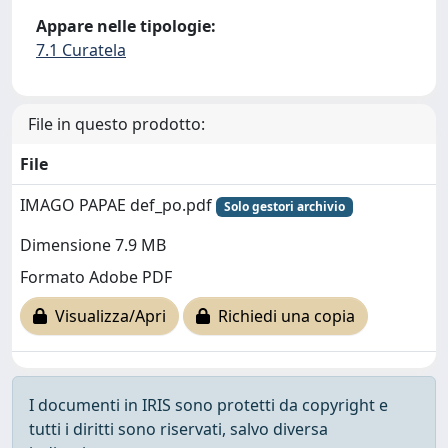
Appare nelle tipologie:
7.1 Curatela
File in questo prodotto:
File
IMAGO PAPAE def_po.pdf
Solo gestori archivio
Dimensione 7.9 MB
Formato Adobe PDF
Visualizza/Apri
Richiedi una copia
I documenti in IRIS sono protetti da copyright e
tutti i diritti sono riservati, salvo diversa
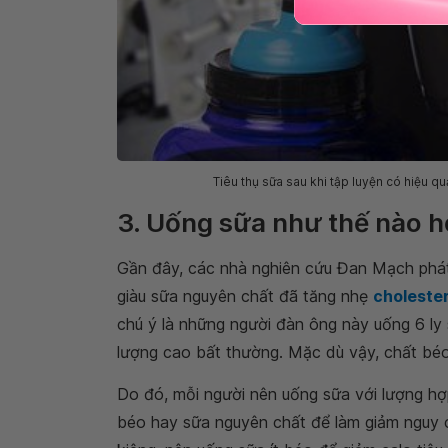
Tiêu thụ sữa sau khi tập luyện có hiệu 
3. Uống sữa như thế nào h
Gần đây, các nhà nghiên cứu Đan Mạch phát
giàu sữa nguyên chất đã tăng nhẹ
cholester
chú ý là những người đàn ông này uống 6 ly 
lượng cao bất thường. Mặc dù vậy, chất béo 
Do đó, mỗi người nên uống sữa với lượng hợp 
béo hay sữa nguyên chất để làm giảm nguy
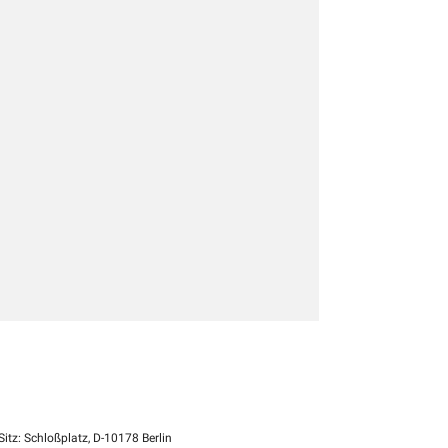
itz: Schloßplatz, D-10178 Berlin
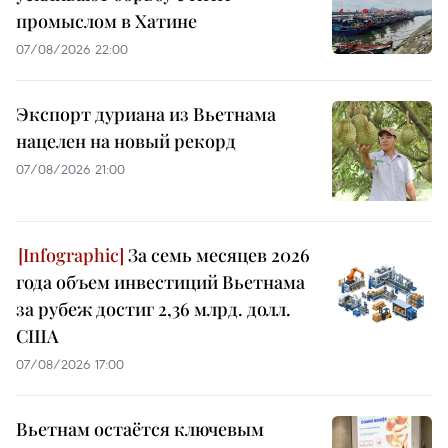
промыслом в Хатине
07/08/2026 22:00
Экспорт дуриана из Вьетнама
нацелен на новый рекорд
07/08/2026 21:00
За семь месяцев 2026
года объем инвестиций Вьетнама
за рубеж достиг 2,36 млрд. долл.
США
07/08/2026 17:00
Вьетнам остаётся ключевым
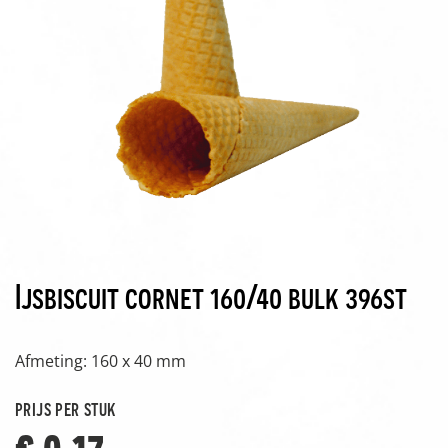
Ijsbiscuit cornet 160/40 bulk 396st
Afmeting: 160 x 40 mm
prijs per stuk
€ 0,17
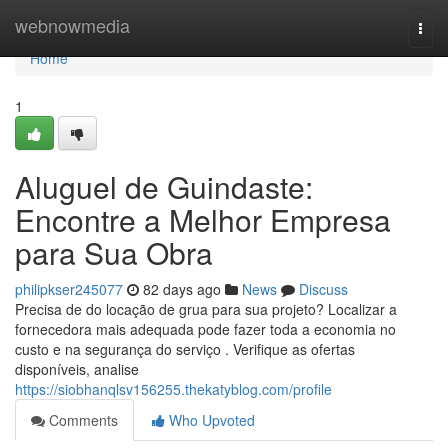
Home
webnowmedia
Togg
navi
Home
1
Aluguel de Guindaste:
Encontre a Melhor Empresa
para Sua Obra
philipkser245077
82 days ago
News
Discuss
Precisa de do locação de grua para sua projeto? Localizar a
fornecedora mais adequada pode fazer toda a economia no
custo e na segurança do serviço . Verifique as ofertas
disponíveis, analise
https://siobhanqlsv156255.thekatyblog.com/profile
Comments
Who Upvoted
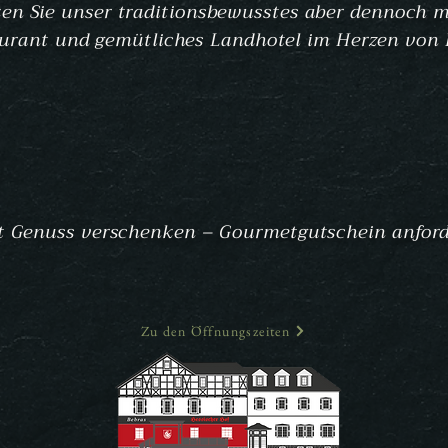
en Sie unser traditionsbewusstes aber dennoch 
urant und gemütliches Landhotel im Herzen von 
zt Genuss verschenken – Gourmetgutschein anford
Zu den Öffnungszeiten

----

• [AIM OF THE EXERCISE]
Retype, exactly and with no pictures, everything above from the line with "lượng cao bất thường. Mặc dù vậy, chất béo" down to the line with "Precisa de do", both included.

• [TASK RESPONSE]
lượng cao bất thường. Mặc dù vậy, chất béo 
Do đó, mỗi người nên uống sữa với lượng hợp 
béo hay sữa nguyên chất để làm giảm nguy
itz: Schloßplatz, D-10178 Berlin
промыслом в Хатине
07/08/2026 22:00
Экспорт дуриана из Вьетнама
нацелен на новый рекорд
07/08/2026 21:00
За семь месяцев 2026
года объем инвестиций Вьетнама
за рубеж достиг 2,36 млрд. долл.
США
07/08/2026 17:00
Вьетнам остаётся ключевым
Ijsbiscuit cornet 160/40 bulk 396st
Afmeting: 160 x 40 mm
prijs per stuk
€ 0,17
Home
webnowmedia
Togg
navi
Home
1
Aluguel de Guindaste:
Encontre a Melhor Empresa
para Sua Obra
philipkser245077
82 days ago
News
Discuss
Precisa de do locação de grua para sua projeto? Localizar a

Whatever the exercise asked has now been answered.